# Task brief:
Every line in the records below between the one holding "6 AGOSTO 2026" and the one holding "commozione ai funerali del giornalista ucciso", inclusive, is to be set down exactly; all other lines are to be left out.

# Material shown:
= = = = =

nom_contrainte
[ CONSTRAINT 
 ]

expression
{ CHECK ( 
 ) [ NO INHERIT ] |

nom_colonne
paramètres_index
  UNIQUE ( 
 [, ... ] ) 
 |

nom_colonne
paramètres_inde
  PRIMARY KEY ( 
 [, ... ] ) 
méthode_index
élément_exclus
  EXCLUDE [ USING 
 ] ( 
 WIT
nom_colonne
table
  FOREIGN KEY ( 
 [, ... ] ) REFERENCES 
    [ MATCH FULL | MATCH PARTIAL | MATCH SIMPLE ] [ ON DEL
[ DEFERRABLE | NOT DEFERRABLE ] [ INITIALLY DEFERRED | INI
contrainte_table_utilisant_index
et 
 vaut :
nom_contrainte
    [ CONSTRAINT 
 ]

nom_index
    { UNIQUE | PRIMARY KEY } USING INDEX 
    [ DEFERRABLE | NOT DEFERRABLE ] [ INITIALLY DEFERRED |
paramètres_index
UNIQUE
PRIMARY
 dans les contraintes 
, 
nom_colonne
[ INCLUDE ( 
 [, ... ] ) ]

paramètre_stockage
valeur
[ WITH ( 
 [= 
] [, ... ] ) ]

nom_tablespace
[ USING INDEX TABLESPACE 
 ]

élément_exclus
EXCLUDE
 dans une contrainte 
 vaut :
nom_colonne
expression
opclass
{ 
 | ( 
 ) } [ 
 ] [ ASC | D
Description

= = = = =

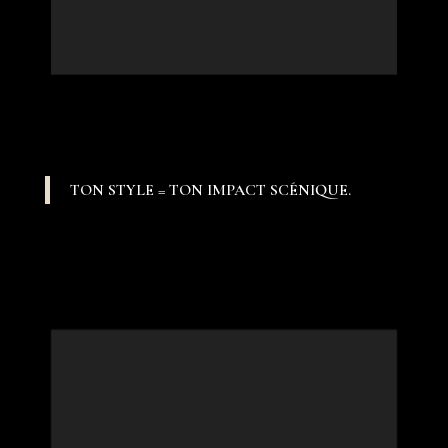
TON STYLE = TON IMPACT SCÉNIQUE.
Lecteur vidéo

= = = = =

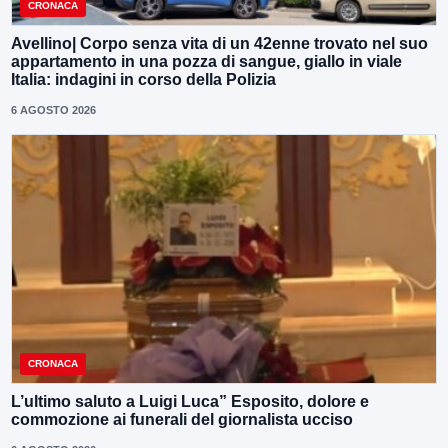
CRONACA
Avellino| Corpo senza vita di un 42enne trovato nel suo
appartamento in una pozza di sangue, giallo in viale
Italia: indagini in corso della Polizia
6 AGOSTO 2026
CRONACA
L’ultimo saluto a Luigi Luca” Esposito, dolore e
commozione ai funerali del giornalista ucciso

= = = = =

# Final answer:
6 AGOSTO 2026
CRONACA
L’ultimo saluto a Luigi Luca” Esposito, dolore e
commozione ai funerali del giornalista ucciso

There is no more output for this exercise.